Nunca habría imaginado ser capaz de algo así. Un vagón de metro abarrotado, un misterioso desconocido atractivo y emprendedor, un trance de sensualidad y excitación y su polla deslizándose dentro de mí... Ese polvo en el metro ha sido la experiencia más loca de mi vida.

Un impulso sexual incontrolable me invadía

Un fuego parecía correr por mis mejillas. Mi corazón latía con fuerza, mi aliento se escapaba. Mirada fija en el suelo, chasquido de los tacones al ritmo de mis pasos en la calle donde se encendían las farolas. La ciudad estaba tranquila y normal, como de costumbre. Mi cuerpo, en cambio, parecía fuera de control. Algo salvaje me atravesaba, una avidez de placer. Subí las escaleras hasta mi apartamento, cerré la puerta con llave, tiré mi chaqueta y mis zapatos, me acosté en la cama. Un momento para mirar el techo, analizar esa pulsación en mi vientre. Y luego, a la mierda, lo necesitaba demasiado. Agarré el satisfyer, me bajé los jeans y las bragas, me tapé con el edredón. Mi coño ya estaba empapado. Las pulsaciones aéreas envolvieron mi clítoris, la concupiscencia se intensificó. Repensé en lo que acababa de suceder y me corrí en unos segundos, sin poder ahogar un grito.

La vergüenza me asaltó una vez apagado el fuego, al menos por el momento. Debería haberme sentido sucia, enojada, protestar de alguna manera.

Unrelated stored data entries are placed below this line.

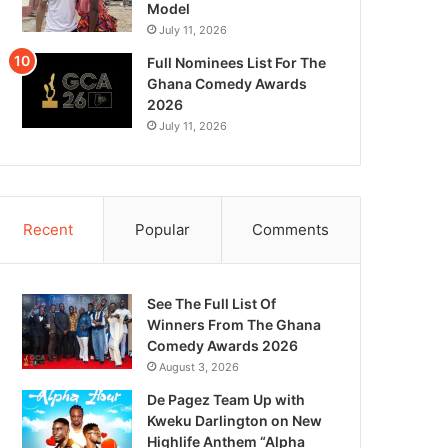
Model
July 11, 2026
Full Nominees List For The
Ghana Comedy Awards
2026
July 11, 2026
Recent
Popular
Comments
See The Full List Of
Winners From The Ghana
Comedy Awards 2026
August 3, 2026
De Pagez Team Up with
Kweku Darlington on New
Highlife Anthem “Alpha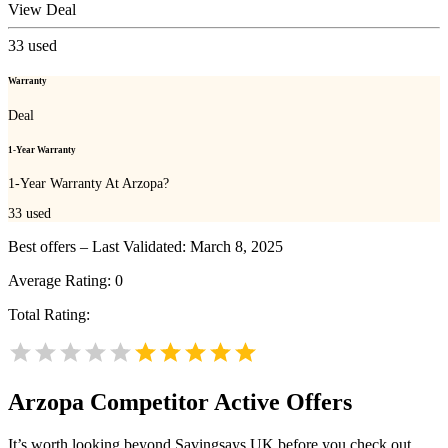
View Deal
33
used
Warranty
Deal
1-Year Warranty
1-Year Warranty At Arzopa?
33
used
Best offers – Last Validated: March 8, 2025
Average Rating:
0
Total Rating:
Arzopa
Competitor Active Offers
It’s worth looking beyond Savingsays UK before you check out.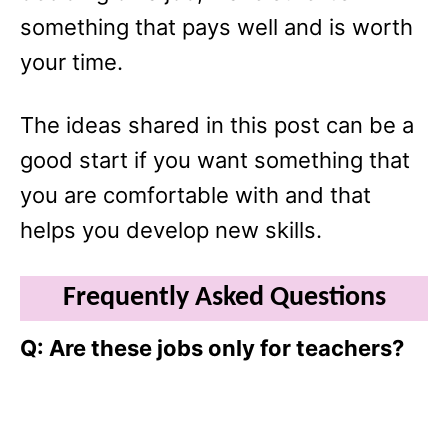
something that pays well and is worth
your time.
The ideas shared in this post can be a
good start if you want something that
you are comfortable with and that
helps you develop new skills.
Frequently Asked Questions
Q: Are these jobs only for teachers?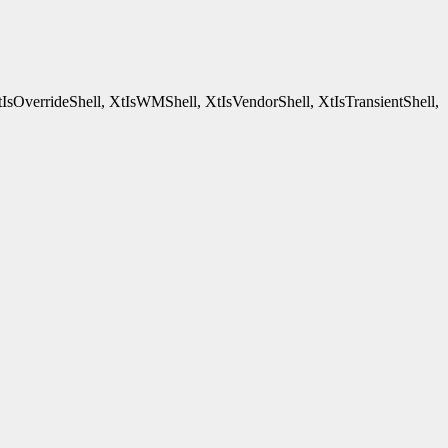
tIsOverrideShell, XtIsWMShell, XtIsVendorShell, XtIsTransientShell,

Y sin embargo, la experiencia había despertado algo insaciable que ignoraba existir en mí. No inmediatamente. Los primeros segundos, me quedé helada. En el metro abarrotado, un cuerpo contra el mío. Un hombre se había pegado a mi espalda durante un frenazo un poco brusco. Era alto, un cuerpo sólido y firme. Un hombre se había pegado a mi espalda y se había quedado allí. Sin hacer nada, envolviéndome solo con su torso y su olor. Perfume de almizcle, aroma de buen gusto, embriagador sin ser demasiado fuerte. Su suéter parecía suave, su cuerpo desprendía una tibieza acogedora. No sé por qué, no me aparté.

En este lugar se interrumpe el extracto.